When honesty and profit conflict, people often show ethical blind spots; that is, they pay more attention to self-serving (yet immoral) information at the expense of less profitable (yet moral) information (Bazerman & Tenbrunsel, 2011; Pittarello et al., 2015). But when do ethical blind spots arise? And can they be reduced?

In two experiments using eye tracking, we found that – overall – people tend to look quickly at the option that they would later report, even when this option is dishonest (but more profitable). In our paradigm, the first eye movements were made fairly slowly, presumably because attention was first pulled toward the central cue, and it took some time for participants to disengage from this and initiate an eye movement. Therefore, the first eye movements are not reflexive in the same way that, for example, very rapid eye movements toward sudden onsets are reflexive (e.g., Theeuwes et al., 1998). However, the first eye movements likely nevertheless reflect the first step in the attentional selection of the stimuli, and – crucially – this first attentional selection is already biased toward the profitable option. The fact that blind spots arise relatively early in a complex task like ours indicates that our findings would be stronger using simpler cheating tasks where, for instance, participants have to choose between two colors or shapes to determine their pay, or where less attention is allocated to a fixation point preceding choices.

Importantly, we show that it is possible to reduce ethical blind spots by increasing the visual saliency of honest options, thus guiding attention toward them in a bottom-up way (Theeuwes et al., 1998), suggesting that a simple and non-invasive visual intervention can redirect people’s attention and gaze toward morally desirable information.

We contribute to the literature on behavioral ethics in two important ways. First, our study is the first to directly show that people’s attention is quickly biased toward profitable choice options, even if these correspond to dishonest behaviors (see Hochman et al., 2016; Pittarello et al., 2015; converging on the same point). Thus, we extend current work on the attentional processing underlying morality (Fiedler & Glöckner, 2015). Second, we demonstrate a cost-effective intervention to reduce self-serving mistakes. Specifically, we suggest that subtly increasing the saliency of morally preferable options can make people focus more on such information, in turn reducing the tendency to make morally questionable choices.

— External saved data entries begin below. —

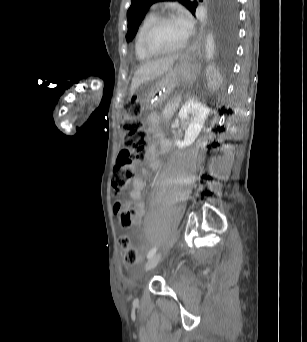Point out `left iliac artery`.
<instances>
[{
    "label": "left iliac artery",
    "instance_id": "1",
    "mask_svg": "<svg viewBox=\"0 0 307 342\" xmlns=\"http://www.w3.org/2000/svg\"><path fill=\"white\" fill-rule=\"evenodd\" d=\"M157 251V246L153 247L147 254V258H151Z\"/></svg>",
    "mask_w": 307,
    "mask_h": 342
}]
</instances>
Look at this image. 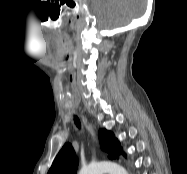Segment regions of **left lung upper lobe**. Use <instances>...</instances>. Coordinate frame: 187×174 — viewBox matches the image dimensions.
Segmentation results:
<instances>
[{
  "instance_id": "obj_1",
  "label": "left lung upper lobe",
  "mask_w": 187,
  "mask_h": 174,
  "mask_svg": "<svg viewBox=\"0 0 187 174\" xmlns=\"http://www.w3.org/2000/svg\"><path fill=\"white\" fill-rule=\"evenodd\" d=\"M99 140L101 148L109 153V158H116L122 154L123 148L114 134L102 129L99 131ZM125 156V153L123 154ZM78 160L71 144L67 143L56 156L48 174H76Z\"/></svg>"
}]
</instances>
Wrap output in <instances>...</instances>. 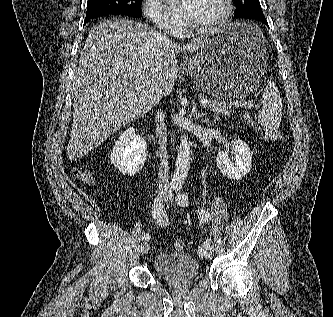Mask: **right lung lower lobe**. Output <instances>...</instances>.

Some limitations are worth discussing. First, the presence of “brazen liars” (participants who always selected the most profitable option, thus disregarding the task instruction altogether) seems to indicate that some people are not sensitive to either temptation or saliency. While our main findings were not affected by “brazen liars,” their existence may limit the generalizability of our results. Second, it is unclear whether participants noted the saliency manipulation in Experiment 2, and if so, how they reacted to it. Exploring for whom saliency hampers or increases dishonesty would allow for more fine-grained future interventions.

Accordingly, it would be interesting to test different ways to manipulate saliency, and to identify under which circumstances they are more (or less) effective in shaping ethical choices, and whether they could be used to increase accuracy when no incentives to cheat are provided. Finally, a promising avenue would be to test whether psychological traits such as a feeling of entitlement – which recent research found to predict dishonesty (Schurr and Ritov, 2016) – predict the extent to which participants are susceptible to the effect of saliency. Another interesting possibility would be to make externalities (the cost of lying) more salient. It can be argued that participants did not really feel that they were stealing, and thus did not feel guilty for their behavior. One way to address this question would be stressing the fact that rewards would be taken from the experimenters’, or another student’s budget.

In summary, everyday life provides plenty of opportunities for cheating. In such settings, people tend to immediately focus on profitable (yet dishonest) information, showing ethical blind spots. We suggest a potential remedy to such blind spots: Making moral information more salient can reduce convenient “oversights” and foster ethicality.